At their core, the Sounders’ goals involve climbing, while the Whitecaps want to avoid falling.
Seattle coach Sigi Schmid doesn’t think the nature of those motivations gives either team an advantage in their nationally televised Major League Soccer match.
“Vancouver is a team that needs the win, because they’re in the battle with Dallas, and they want to get themselves into the playoffs,” Schmid said. “… We’ve got the Cascadia Cup. We know these next two games are for the Cup. We want that to stay with our fans. That’s where it belongs, so we want it to stay there. For us, as well, we still have the goal of finishing in second place, and that’s still our goal and that’s still where we want to finish.”
Both clubs remain alive for the Cup, which symbolizes supremacy among the three Northwest MLS clubs.
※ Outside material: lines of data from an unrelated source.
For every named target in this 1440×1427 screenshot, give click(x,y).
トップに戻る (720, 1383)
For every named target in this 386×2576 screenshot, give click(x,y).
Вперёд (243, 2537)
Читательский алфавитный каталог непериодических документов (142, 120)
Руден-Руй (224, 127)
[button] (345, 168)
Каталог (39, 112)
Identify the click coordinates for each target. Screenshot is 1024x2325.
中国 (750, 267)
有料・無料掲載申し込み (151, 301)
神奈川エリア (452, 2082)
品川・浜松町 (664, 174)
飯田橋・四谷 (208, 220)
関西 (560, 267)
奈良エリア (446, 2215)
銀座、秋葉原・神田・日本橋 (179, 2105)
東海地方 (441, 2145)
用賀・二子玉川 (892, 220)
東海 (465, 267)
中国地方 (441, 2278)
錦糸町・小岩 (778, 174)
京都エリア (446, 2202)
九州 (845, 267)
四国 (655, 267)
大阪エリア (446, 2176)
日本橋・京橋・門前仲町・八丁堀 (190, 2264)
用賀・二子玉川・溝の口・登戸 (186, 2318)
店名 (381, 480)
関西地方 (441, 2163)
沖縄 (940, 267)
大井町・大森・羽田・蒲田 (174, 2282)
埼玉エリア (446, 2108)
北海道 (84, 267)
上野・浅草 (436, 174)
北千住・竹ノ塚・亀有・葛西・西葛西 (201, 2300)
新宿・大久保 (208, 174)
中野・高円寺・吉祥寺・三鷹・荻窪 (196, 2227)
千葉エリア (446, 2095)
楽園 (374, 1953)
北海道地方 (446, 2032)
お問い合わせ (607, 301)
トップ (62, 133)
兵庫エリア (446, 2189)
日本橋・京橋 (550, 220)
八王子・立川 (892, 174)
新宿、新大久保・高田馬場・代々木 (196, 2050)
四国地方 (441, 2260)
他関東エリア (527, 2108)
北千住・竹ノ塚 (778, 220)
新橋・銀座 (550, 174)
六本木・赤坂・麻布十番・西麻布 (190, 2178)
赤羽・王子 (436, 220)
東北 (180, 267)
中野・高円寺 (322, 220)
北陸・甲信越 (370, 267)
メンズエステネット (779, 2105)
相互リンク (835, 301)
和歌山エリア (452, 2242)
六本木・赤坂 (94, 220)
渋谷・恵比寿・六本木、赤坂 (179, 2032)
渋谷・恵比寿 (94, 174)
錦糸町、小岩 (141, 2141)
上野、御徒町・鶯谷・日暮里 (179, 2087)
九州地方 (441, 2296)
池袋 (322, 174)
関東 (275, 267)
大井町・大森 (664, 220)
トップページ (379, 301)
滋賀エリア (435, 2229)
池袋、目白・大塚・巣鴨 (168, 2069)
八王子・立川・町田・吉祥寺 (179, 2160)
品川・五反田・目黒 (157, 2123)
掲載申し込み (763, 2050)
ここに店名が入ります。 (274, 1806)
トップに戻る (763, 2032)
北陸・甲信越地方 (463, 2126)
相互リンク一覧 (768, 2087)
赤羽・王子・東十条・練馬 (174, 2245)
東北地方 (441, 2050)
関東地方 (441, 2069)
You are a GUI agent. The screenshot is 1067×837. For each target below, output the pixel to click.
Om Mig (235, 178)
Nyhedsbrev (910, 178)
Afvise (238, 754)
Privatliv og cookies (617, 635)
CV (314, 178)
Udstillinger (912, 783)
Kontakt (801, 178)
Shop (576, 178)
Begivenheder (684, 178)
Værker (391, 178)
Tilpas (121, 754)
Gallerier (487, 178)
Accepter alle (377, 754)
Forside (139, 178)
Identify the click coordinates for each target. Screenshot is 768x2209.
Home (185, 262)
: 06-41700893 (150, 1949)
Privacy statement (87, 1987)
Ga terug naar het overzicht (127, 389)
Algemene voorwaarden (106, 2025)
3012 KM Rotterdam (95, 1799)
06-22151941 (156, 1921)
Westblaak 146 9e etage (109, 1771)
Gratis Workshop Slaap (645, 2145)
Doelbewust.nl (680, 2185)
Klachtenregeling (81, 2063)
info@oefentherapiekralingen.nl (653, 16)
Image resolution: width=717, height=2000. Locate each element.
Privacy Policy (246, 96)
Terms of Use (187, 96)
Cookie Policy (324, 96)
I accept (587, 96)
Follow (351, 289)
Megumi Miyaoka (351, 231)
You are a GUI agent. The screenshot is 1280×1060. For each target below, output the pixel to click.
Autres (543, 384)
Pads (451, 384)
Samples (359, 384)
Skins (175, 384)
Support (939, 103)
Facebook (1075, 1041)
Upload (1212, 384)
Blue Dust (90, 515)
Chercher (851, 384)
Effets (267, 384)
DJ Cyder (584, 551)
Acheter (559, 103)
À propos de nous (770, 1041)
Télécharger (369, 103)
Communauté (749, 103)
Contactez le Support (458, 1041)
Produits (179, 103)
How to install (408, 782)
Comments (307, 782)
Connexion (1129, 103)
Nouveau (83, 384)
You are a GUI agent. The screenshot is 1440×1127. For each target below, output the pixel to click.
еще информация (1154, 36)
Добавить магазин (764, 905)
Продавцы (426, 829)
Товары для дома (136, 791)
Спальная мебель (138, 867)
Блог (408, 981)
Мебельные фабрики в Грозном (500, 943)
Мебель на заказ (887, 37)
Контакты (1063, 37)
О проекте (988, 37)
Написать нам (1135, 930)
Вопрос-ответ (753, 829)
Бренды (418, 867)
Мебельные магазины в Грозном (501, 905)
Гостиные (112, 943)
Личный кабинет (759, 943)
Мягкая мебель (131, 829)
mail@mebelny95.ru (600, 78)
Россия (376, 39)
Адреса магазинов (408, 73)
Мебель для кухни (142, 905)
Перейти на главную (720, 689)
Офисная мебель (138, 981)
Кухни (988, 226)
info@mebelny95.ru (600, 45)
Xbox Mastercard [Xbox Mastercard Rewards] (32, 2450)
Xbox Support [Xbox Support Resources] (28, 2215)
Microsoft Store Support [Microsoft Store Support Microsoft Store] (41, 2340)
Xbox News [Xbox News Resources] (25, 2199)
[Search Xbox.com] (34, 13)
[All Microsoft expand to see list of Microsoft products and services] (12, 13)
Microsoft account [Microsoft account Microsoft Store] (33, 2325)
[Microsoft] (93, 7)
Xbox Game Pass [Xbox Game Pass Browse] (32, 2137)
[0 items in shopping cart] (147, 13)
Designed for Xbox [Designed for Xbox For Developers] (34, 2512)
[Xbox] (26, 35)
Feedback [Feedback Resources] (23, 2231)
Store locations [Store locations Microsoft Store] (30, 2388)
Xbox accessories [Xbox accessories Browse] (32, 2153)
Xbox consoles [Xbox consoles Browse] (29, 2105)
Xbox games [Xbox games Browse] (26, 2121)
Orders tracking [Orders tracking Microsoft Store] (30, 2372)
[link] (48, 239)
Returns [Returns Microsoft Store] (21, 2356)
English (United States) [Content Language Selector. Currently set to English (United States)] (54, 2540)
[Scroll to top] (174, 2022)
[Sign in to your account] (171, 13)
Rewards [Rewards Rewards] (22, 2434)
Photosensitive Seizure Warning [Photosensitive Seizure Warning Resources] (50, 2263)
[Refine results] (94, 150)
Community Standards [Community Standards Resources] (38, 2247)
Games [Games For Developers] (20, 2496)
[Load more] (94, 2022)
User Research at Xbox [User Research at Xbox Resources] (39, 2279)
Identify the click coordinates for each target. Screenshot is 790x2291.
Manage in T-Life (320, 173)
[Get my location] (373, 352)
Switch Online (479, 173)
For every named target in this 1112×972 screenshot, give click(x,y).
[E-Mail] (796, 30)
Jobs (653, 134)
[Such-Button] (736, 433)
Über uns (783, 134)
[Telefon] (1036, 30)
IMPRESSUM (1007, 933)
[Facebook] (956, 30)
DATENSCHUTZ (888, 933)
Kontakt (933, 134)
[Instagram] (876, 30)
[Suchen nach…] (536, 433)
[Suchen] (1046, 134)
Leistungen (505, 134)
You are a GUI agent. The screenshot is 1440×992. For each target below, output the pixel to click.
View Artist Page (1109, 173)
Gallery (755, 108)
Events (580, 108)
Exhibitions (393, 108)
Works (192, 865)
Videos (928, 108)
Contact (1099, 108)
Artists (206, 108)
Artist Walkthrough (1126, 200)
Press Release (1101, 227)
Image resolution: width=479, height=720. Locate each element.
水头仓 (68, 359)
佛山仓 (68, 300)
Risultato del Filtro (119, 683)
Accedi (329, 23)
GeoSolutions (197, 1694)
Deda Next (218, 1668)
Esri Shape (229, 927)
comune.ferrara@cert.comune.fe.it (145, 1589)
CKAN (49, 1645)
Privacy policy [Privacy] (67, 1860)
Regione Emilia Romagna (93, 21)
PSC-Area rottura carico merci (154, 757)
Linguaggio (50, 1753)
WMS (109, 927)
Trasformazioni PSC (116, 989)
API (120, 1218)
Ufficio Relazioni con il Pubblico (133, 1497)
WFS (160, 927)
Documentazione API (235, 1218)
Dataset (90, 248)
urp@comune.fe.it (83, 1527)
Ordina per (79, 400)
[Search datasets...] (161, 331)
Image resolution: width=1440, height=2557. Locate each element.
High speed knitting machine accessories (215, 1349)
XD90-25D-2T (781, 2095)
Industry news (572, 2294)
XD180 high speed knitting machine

The Sounders (1-1-2 in Cascadia play) can draw even with Portland (2-0-2) with a win today. Meanwhile, anything but a win eliminates the Whitecaps (0-2-2).
The situation in the MLS playoff race is similar. Seattle begins the weekend in fourth place in the Western Conference, but would at least temporarily pass Salt Lake and Los Angeles with a victory today, or pull even with a tie.
Vancouver holds the fifth and final playoff spot in the West. However, the Whitecaps’ two-point lead on Dallas would turn into a one-point deficit with a loss today, combined with a Dallas win at San Jose.
That precarious playoff position once seemed unlikely, as the Whitecaps were 11 points clear of sixth place. However, Vancouver hasn’t won since Aug. 11, and has picked up only one point over the six games since.
Even at that, the Whitecaps’ position is a significant upgrade from their 2011 expansion season, when they finished at the bottom of the table.
“If someone has said to us before the season started that you would be two points up on the sixth-place team with four games to go and three of those at home, I think we’d have snapped their hands off,” club president Bob Lenarduzzi said. “Unfortunately, though, we should have been either clinching or having a bigger gap. But obviously with losing five in a row and drawing on the weekend, we’ve got Dallas breathing down our necks. So, it is still at least within our hands, but we’ve let an 11-point lead erode within the last month or so.”
The respective personnel situations also seem to favor the Sounders. Assists-leader Mauro Rosales is expected to be available again after missing the past three league matches with a quadriceps injury. Goals-leader Eddie Johnson also returns after missing last week because of yellow-card accumulation. Their returns could give Schmid the freedom to write something very close to his ideal starting 11 into the lineup.
“To be able to have Eddie Johnson up front with his speed … (and) to have Mauro’s creativity on the flank takes a little bit of the burden off of (midfielder Christian) Tiffert, as well,” Schmid said. “That just makes us, I think, overall a more well-rounded team and a more dangerous team.”
Meanwhile, the Whitecaps will be without midfielder Dane Richards, who has started 24 games but is out today because of yellow-card accumulation.